Every entry should be given again exactly, with nothing dropped.

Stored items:
====
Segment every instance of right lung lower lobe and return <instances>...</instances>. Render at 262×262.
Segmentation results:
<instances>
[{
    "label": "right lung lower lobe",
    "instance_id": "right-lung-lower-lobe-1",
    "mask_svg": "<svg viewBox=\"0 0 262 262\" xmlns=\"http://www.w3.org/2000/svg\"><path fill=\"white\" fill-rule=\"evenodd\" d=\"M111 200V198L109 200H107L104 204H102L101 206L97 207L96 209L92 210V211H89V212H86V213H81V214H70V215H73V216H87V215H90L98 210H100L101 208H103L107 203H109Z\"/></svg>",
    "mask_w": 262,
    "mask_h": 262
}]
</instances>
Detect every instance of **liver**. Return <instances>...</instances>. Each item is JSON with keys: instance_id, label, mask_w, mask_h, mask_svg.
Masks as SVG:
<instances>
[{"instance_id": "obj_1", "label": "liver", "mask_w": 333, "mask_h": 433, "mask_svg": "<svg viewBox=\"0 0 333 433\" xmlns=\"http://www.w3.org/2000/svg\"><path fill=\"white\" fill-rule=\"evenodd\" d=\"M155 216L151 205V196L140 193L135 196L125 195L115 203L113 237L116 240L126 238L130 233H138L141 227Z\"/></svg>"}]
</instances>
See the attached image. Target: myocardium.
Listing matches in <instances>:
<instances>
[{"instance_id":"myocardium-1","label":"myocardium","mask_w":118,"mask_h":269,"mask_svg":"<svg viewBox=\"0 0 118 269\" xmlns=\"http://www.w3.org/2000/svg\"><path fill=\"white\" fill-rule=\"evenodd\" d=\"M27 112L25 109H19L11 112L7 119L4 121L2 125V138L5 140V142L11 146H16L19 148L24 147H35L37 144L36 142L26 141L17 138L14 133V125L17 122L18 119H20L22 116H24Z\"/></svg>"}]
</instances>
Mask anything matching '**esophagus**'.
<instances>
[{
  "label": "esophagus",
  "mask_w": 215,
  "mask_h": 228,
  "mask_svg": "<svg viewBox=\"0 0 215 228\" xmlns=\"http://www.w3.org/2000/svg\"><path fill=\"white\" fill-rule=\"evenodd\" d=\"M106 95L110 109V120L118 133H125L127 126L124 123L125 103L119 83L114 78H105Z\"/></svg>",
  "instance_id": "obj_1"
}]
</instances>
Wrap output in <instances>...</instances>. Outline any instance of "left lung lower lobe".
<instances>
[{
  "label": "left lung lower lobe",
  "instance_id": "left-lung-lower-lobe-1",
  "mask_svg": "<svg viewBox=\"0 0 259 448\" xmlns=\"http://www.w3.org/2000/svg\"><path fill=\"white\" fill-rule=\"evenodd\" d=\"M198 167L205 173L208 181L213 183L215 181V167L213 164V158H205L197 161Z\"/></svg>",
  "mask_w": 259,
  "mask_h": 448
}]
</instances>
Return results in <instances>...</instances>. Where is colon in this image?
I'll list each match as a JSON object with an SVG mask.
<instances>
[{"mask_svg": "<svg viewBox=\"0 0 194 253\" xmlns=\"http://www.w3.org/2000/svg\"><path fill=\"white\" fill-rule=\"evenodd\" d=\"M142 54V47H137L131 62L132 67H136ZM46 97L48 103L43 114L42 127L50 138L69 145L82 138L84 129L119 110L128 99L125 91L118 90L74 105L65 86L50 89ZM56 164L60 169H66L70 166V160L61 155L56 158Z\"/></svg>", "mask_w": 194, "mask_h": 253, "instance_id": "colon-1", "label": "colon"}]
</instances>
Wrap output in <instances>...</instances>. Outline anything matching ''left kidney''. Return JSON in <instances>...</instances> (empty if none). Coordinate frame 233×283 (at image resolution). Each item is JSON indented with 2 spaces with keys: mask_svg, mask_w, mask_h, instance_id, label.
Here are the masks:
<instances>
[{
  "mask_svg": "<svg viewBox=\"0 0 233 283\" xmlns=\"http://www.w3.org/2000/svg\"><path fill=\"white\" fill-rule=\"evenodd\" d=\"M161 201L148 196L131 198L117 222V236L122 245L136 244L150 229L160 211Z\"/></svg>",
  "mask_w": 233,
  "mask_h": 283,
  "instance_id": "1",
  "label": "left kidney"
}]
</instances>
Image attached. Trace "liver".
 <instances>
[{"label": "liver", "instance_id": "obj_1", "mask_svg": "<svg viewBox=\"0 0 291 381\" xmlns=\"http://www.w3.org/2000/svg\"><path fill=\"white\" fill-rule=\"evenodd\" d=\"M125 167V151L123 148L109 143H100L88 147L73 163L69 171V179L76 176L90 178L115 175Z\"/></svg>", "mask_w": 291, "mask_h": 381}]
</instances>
====
Response for this exercise:
Segment every instance of right lung lower lobe and return <instances>...</instances>. Render at 262×262.
Segmentation results:
<instances>
[{
    "label": "right lung lower lobe",
    "instance_id": "right-lung-lower-lobe-1",
    "mask_svg": "<svg viewBox=\"0 0 262 262\" xmlns=\"http://www.w3.org/2000/svg\"><path fill=\"white\" fill-rule=\"evenodd\" d=\"M111 200V198L109 200H107L104 204H102L101 206L97 207L96 209L92 210V211H89V212H86V213H81V214H70V215H73V216H87V215H90L98 210H100L101 208H103L107 203H109Z\"/></svg>",
    "mask_w": 262,
    "mask_h": 262
}]
</instances>
Detect every instance of **liver**. Return <instances>...</instances>. Each item is JSON with keys: instance_id, label, mask_w, mask_h, mask_svg.
Masks as SVG:
<instances>
[{"instance_id": "obj_1", "label": "liver", "mask_w": 333, "mask_h": 433, "mask_svg": "<svg viewBox=\"0 0 333 433\" xmlns=\"http://www.w3.org/2000/svg\"><path fill=\"white\" fill-rule=\"evenodd\" d=\"M155 216L151 205V196L140 193L135 196L125 195L115 203L113 237L116 240L126 238L130 233H138L141 227Z\"/></svg>"}]
</instances>
See the attached image. Target: myocardium.
Listing matches in <instances>:
<instances>
[{"instance_id":"myocardium-1","label":"myocardium","mask_w":118,"mask_h":269,"mask_svg":"<svg viewBox=\"0 0 118 269\" xmlns=\"http://www.w3.org/2000/svg\"><path fill=\"white\" fill-rule=\"evenodd\" d=\"M27 112L25 109H19L11 112L7 119L4 121L2 125V138L5 140V142L11 146H16L19 148L24 147H35L37 144L36 142L26 141L17 138L14 133V125L17 122L18 119H20L22 116H24Z\"/></svg>"}]
</instances>
Mask anything matching '**esophagus**'.
<instances>
[{
  "label": "esophagus",
  "mask_w": 215,
  "mask_h": 228,
  "mask_svg": "<svg viewBox=\"0 0 215 228\" xmlns=\"http://www.w3.org/2000/svg\"><path fill=\"white\" fill-rule=\"evenodd\" d=\"M106 95L110 109V120L118 133H125L127 126L124 123L125 103L119 83L114 78H105Z\"/></svg>",
  "instance_id": "obj_1"
}]
</instances>
Wrap output in <instances>...</instances>. Outline any instance of "left lung lower lobe".
<instances>
[{
  "label": "left lung lower lobe",
  "instance_id": "left-lung-lower-lobe-1",
  "mask_svg": "<svg viewBox=\"0 0 259 448\" xmlns=\"http://www.w3.org/2000/svg\"><path fill=\"white\" fill-rule=\"evenodd\" d=\"M198 167L205 173L208 181L213 183L215 181V167L213 164V158H205L197 161Z\"/></svg>",
  "mask_w": 259,
  "mask_h": 448
}]
</instances>
Return results in <instances>...</instances>. Where is colon in this image?
I'll list each match as a JSON object with an SVG mask.
<instances>
[{"mask_svg": "<svg viewBox=\"0 0 194 253\" xmlns=\"http://www.w3.org/2000/svg\"><path fill=\"white\" fill-rule=\"evenodd\" d=\"M142 54V47H137L131 62L132 67H136ZM46 97L48 103L43 114L42 127L50 138L69 145L82 138L84 129L119 110L128 99L125 91L118 90L74 105L65 86L50 89ZM56 164L60 169H66L70 166V160L61 155L56 158Z\"/></svg>", "mask_w": 194, "mask_h": 253, "instance_id": "colon-1", "label": "colon"}]
</instances>
Wrap output in <instances>...</instances>. Outline anything matching ''left kidney''. Return JSON in <instances>...</instances> (empty if none). Coordinate frame 233×283 (at image resolution). Each item is JSON indented with 2 spaces with keys: mask_svg, mask_w, mask_h, instance_id, label.
Here are the masks:
<instances>
[{
  "mask_svg": "<svg viewBox=\"0 0 233 283\" xmlns=\"http://www.w3.org/2000/svg\"><path fill=\"white\" fill-rule=\"evenodd\" d=\"M161 201L148 196L131 198L117 222V236L122 245L136 244L150 229L160 211Z\"/></svg>",
  "mask_w": 233,
  "mask_h": 283,
  "instance_id": "1",
  "label": "left kidney"
}]
</instances>
Image attached. Trace "liver".
 <instances>
[{"label": "liver", "instance_id": "obj_1", "mask_svg": "<svg viewBox=\"0 0 291 381\" xmlns=\"http://www.w3.org/2000/svg\"><path fill=\"white\" fill-rule=\"evenodd\" d=\"M125 167V151L123 148L109 143H100L88 147L73 163L69 171V179L76 176L90 178L115 175Z\"/></svg>", "mask_w": 291, "mask_h": 381}]
</instances>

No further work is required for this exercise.